フォーカシング・イリュージョンとは「特定のことについて集中して考えているあいだは、それが人生の重要な要素のように思えても、実際にはあなたが思うほど重要なことでも何でもない」という錯覚を表す言葉だと。
つまり、人生における「特定の要素」だけに集中させると、その要素が人生に与える影響を大きく見積もりすぎてしまう。

最初に私たちは、「寒いドイツ」と「温かいマイアミビーチ」という「気候」についてだけ焦点を合わせた。
すると、このひとつの要素だけが、ドイツとマイアミの生活満足度を評価する基準になる。
だがその後で、朝の通勤から夜のソファでくつろぐまでの一日の流れを追ってみると、「天気はその日の全体のほんの一部の要素にすぎない」と分かってくる。

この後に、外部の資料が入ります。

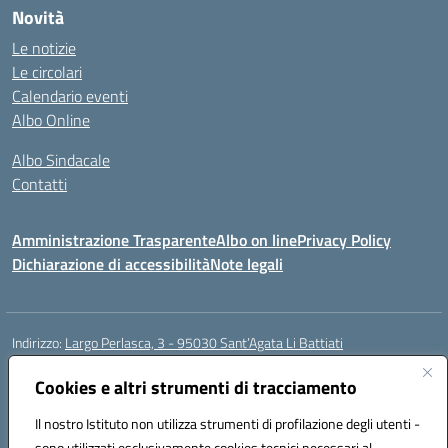
Novità
Le notizie
Le circolari
Calendario eventi
Albo Online
Albo Sindacale
Contatti
Amministrazione Trasparente
Albo on line
Privacy Policy
Dichiarazione di accessibilità
Note legali
Indirizzo:
Largo Perlasca, 3 - 95030 Sant’Agata Li Battiati
Centralino:
095241747 - 095213583
Email:
ctic8bl002@istruzione.it
Posta elettronica certificata (PEC):
Cookies e altri strumenti di tracciamento
ctic8bl002@pec.istruzione.it
Codice fiscale: 93253680875
Il nostro Istituto non utilizza strumenti di profilazione degli utenti -
Codice meccanografico:
CTIC8BL002
sono utilizzati esclusivamente cookies tecnici necessari al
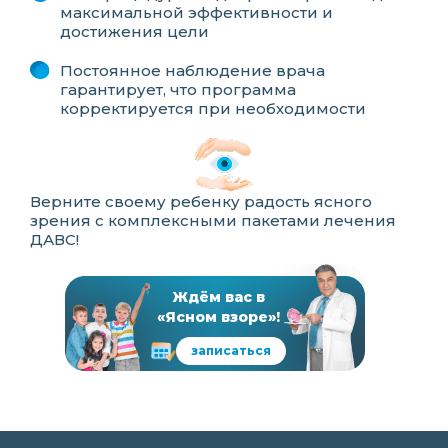
максимальной эффективности и
достижения цели
Постоянное наблюдение врача
гарантирует, что программа
корректируется при необходимости
Верните своему ребенку радость ясного
зрения с комплексными пакетами лечения
ДАВС!
Ждём вас в
«Ясном взоре»!
записаться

フォーカシング・イリュージョンの影響を最も受けやすいのは何と言っても「お金」に関してだろう。
あなたがもし億万長者だったら、どれぐらい幸福度がアップするだろう?
ウォーレン・バフェットは、自分の生活を平均的な市民の生活と比較してみせたことがる。
バフェットの暮らしは、一般市民の暮らしと何ら変わらない。
バフェットは、あなたと同じように人生の三分の一を普通のマットレスの上で過ごし、あなたの洋服と変わらない値段の既製服を買っている。
あなたが食べているよりも高級なものや健康的なものを食べている訳でもない。
普通の机と普通の椅子を使って仕事をしている。
バフェットの生活をこと細かにあなたの生活と比べてみると、彼が裕福であることは日々の暮らしにほとんど影響を与えていないのがよく分かる。
唯一の違いは、飛行機での移動の仕方だ。
バフェットはプライベートジェットを持っている。
しかし、人生のたかだか「0.1%」を過ごすだけの飛行機のシートの狭さよりも、狭い考え方のほうがずっと始末が悪い。
つまらないことに意識を集中させていては、人生を浪費するだけなのだ。


『まとめ』

「内なる成功こそが、真の成功」だ。
「内なる成功」というのは、心の充実や平静さを手に入れることだ。
心の安らぎを手に入れた人は、不運に見舞われても取り乱すことはない。
高く飛行しようが緊急着陸をしようが、心の平静は取り乱さない。

では、「内なる成功」を手にするにはどうすればいいのだろうか?
それには、私たちが影響を及ぼせることだけに集中させ、それ以外のことは一貫して意識から切り離しておくことだ。
つまり、「外の世界」ではなく、「自分の内側」に意識を集中させるのである。
自分の内側はコントロールできても、常に偶然の要素が働く外の世界に対しては、私たちは力を持たない。